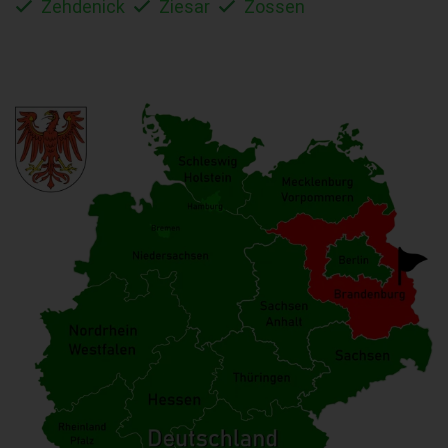
Zehdenick
Ziesar
Zossen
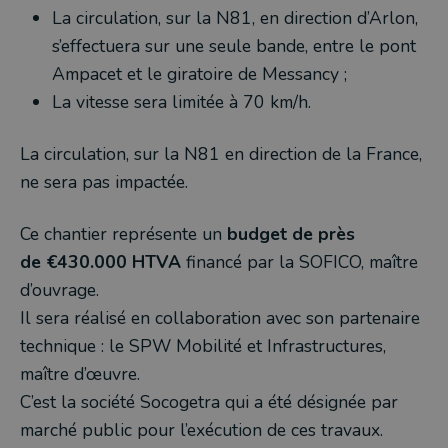
La circulation, sur la N81, en direction d’Arlon,
s’effectuera sur une seule bande, entre le pont
Ampacet et le giratoire de Messancy ;
La vitesse sera limitée à 70 km/h.
La circulation, sur la N81 en direction de la France,
ne sera pas impactée.
Ce chantier représente un
budget de près
de €430.000 HTVA
financé par la SOFICO, maître
d’ouvrage.
Il sera réalisé en collaboration avec son partenaire
technique : le SPW Mobilité et Infrastructures,
maître d’œuvre.
C’est la société Socogetra qui a été désignée par
marché public pour l’exécution de ces travaux.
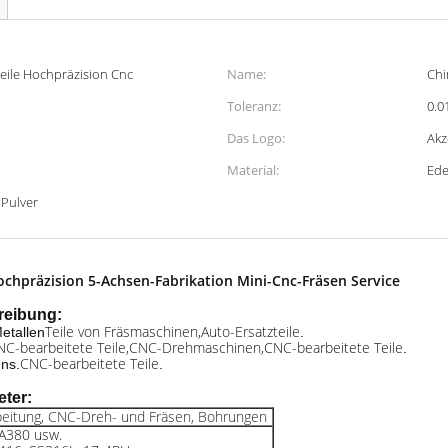
ile Hochpräzision Cnc
Name:
Chi
Toleranz:
0.0
Das Logo:
Akz
Material:
Ede
 Pulver
hpräzision 5-Achsen-Fabrikation Mini-Cnc-Fräsen Service
reibung:
Teile von Fräsmaschinen,Auto-Ersatzteile
Metallen
.
NC-bearbeitete Teile,CNC-Drehmaschinen,CNC-bearbeitete Teile
.
CNC-bearbeitete Teile
uns.
.
ter:
eitung, CNC-Dreh- und Fräsen, Bohrungen
A380 usw.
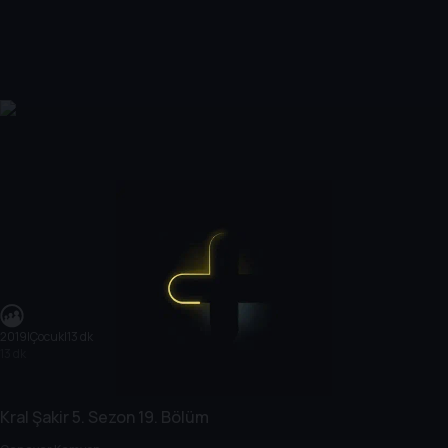
2019
|
Çocuk
|
13 dk
13 dk
Kral Şakir
5. Sezon
19. Bölüm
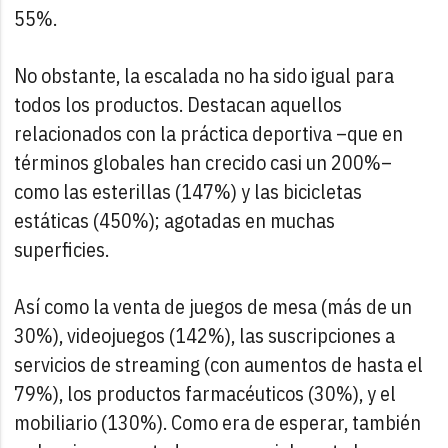
55%.
No obstante, la escalada no ha sido igual para
todos los productos. Destacan aquellos
relacionados con la práctica deportiva –que en
términos globales han crecido casi un 200%–
como las esterillas (147%) y las bicicletas
estáticas (450%); agotadas en muchas
superficies.
Así como la venta de juegos de mesa (más de un
30%), videojuegos (142%), las suscripciones a
servicios de streaming (con aumentos de hasta el
79%), los productos farmacéuticos (30%), y el
mobiliario (130%). Como era de esperar, también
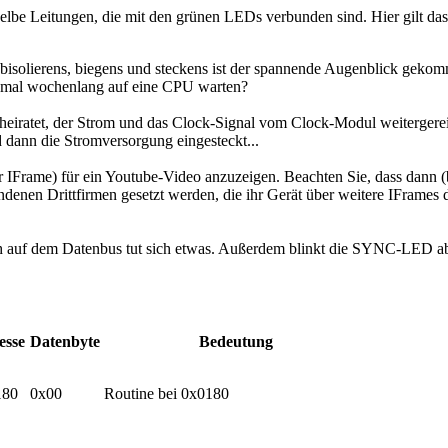
lbe Leitungen, die mit den grünen LEDs verbunden sind. Hier gilt das 
solierens, biegens und steckens ist der spannende Augenblick gekommen
mal wochenlang auf eine CPU warten?
eiratet, der Strom und das Clock-Signal vom Clock-Modul weitergere
nd dann die Stromversorgung eingesteckt...
uch auf dem Datenbus tut sich etwas. Außerdem blinkt die SYNC-LED ab
esse
Datenbyte
Bedeutung
180
0x00
Routine bei 0x0180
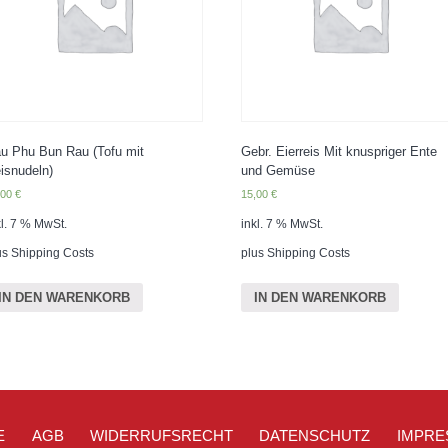
u Phu Bun Rau (Tofu mit
Gebr. Eierreis Mit knuspriger Ente
isnudeln)
und Gemüse
,00
€
15,00
€
kl. 7 % MwSt.
inkl. 7 % MwSt.
us
Shipping Costs
plus
Shipping Costs
IN DEN WARENKORB
IN DEN WARENKORB
E
AGB
WIDERRUFSRECHT
DATENSCHUTZ
IMPRE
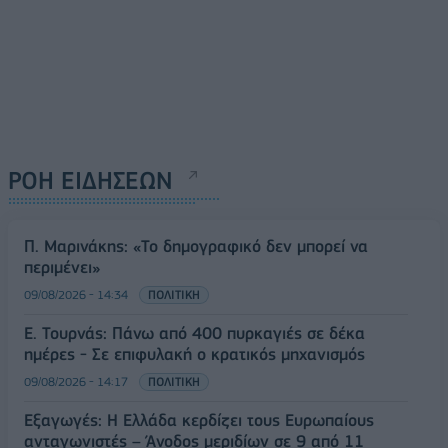
ΡΟΗ ΕΙΔΗΣΕΩΝ
Π. Μαρινάκης: «Το δημογραφικό δεν μπορεί να
περιμένει»
09/08/2026 - 14:34
ΠΟΛΙΤΙΚΗ
Ε. Τουρνάς: Πάνω από 400 πυρκαγιές σε δέκα
ημέρες - Σε επιφυλακή ο κρατικός μηχανισμός
09/08/2026 - 14:17
ΠΟΛΙΤΙΚΗ
Εξαγωγές: Η Ελλάδα κερδίζει τους Ευρωπαίους
ανταγωνιστές – Άνοδος μεριδίων σε 9 από 11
--------------------
[ACTIVITY]
From the material above, determine how many lines hold the string "Fräsen"; give the number without comment.

[TASK RESULT]
2